Return each line, exactly as given, from the one containing "ISABEL DO NASCIMENTO ANDRADE LEITE" through the end of the entries below, and skip the rest.

Dataset excerpts
────────────────────────────────────────

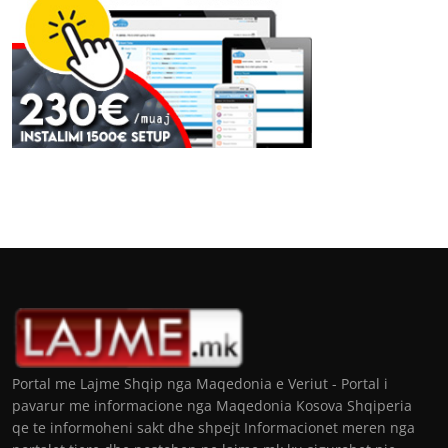
Portal me Lajme Shqip nga Maqedonia e Veriut - Portal i
pavarur me informacione nga Maqedonia Kosova Shqiperia
qe te informoheni sakt dhe shpejt Informacionet meren nga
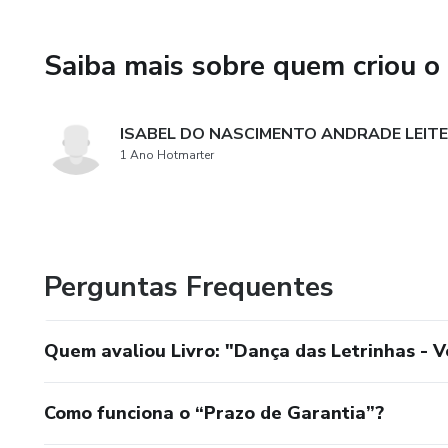
Saiba mais sobre quem criou o
ISABEL DO NASCIMENTO ANDRADE LEITE
1 Ano Hotmarter
Perguntas Frequentes
Quem avaliou Livro: "Dança das Letrinhas - 
Como funciona o “Prazo de Garantia”?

────────────────────────────────────────

— WRITTEN REPLY —
ISABEL DO NASCIMENTO ANDRADE LEITE
1 Ano Hotmarter
Perguntas Frequentes
Quem avaliou Livro: "Dança das Letrinhas - 
Como funciona o “Prazo de Garantia”?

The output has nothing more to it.